Everything in the game description is pretty spot on: This is like nothing seen before. I'm going to have to boil it down from the Mr. Fantastic $10 words to something Ben Grimm could grok.
Characters come to a city and get involved in a deadly dangerous mystery involving the highest at court and the lowest in the abyss. A unique astrological map drives the action, while a bizarre city map beckons the party to fuss around and find out.
The minimalism is at a genius level of artistry. Filler text is virtually non-existent, yet the outline and random tables show you everything you need to know to progress. For example, in a paragraph's worth of text you learn all about the villain and how to play them without any ambiguity.

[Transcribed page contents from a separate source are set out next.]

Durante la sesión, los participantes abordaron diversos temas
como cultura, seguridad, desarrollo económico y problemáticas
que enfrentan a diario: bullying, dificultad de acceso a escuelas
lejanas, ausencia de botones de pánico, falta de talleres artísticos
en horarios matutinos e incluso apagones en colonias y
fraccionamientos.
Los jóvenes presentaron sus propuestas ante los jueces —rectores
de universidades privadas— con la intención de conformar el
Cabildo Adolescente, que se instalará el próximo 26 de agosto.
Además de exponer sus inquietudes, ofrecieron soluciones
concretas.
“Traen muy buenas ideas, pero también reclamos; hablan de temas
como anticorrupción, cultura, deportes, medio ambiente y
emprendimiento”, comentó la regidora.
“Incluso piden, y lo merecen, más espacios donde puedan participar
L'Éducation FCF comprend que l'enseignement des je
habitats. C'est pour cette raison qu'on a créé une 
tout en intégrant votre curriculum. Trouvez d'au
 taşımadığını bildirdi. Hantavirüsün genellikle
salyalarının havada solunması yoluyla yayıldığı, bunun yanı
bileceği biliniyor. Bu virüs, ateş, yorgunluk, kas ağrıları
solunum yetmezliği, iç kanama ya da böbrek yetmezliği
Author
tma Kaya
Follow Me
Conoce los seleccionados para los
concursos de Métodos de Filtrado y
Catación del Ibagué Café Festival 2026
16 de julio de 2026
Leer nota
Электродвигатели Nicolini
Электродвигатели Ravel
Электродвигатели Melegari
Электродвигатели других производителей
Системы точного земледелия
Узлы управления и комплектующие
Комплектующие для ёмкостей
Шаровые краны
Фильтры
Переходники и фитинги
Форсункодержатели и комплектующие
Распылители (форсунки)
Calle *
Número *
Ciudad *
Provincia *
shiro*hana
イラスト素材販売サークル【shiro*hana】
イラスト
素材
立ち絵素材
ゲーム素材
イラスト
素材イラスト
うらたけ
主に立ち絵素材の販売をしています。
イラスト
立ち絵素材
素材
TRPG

There's a reason why G1: Hill Giant Chiefs is an icon of sandbox glory in a few pages. This adventure cuts from that cloth and shows another way it can be done. And its right up there with Shadows Over Bogenhafen in terms of investigative plots, with less filling and it tastes great!
I can pick out just about anything from the adventure and use it to model something in my own game. For example, the simple rules part about how PC time and action is managed: How have I not used something like this yet?
For a scenario like this, it breaks down progress to a limited amount of moves and makes the astrological clock more meaningful. At the start, there's plenty of time, why hurry? Later, you're clenching your teeth at past dead ends and wondering if its too late.
The artwork might not be everyone's cup of tea. I find it jarring and disorienting at times, but the text is still solid and the formatting keeps it together, so I think one can make allowances. For me, the effect matches up with the plot and the feeling when the title of the adventure was uttered.
I can smell the breath of the words.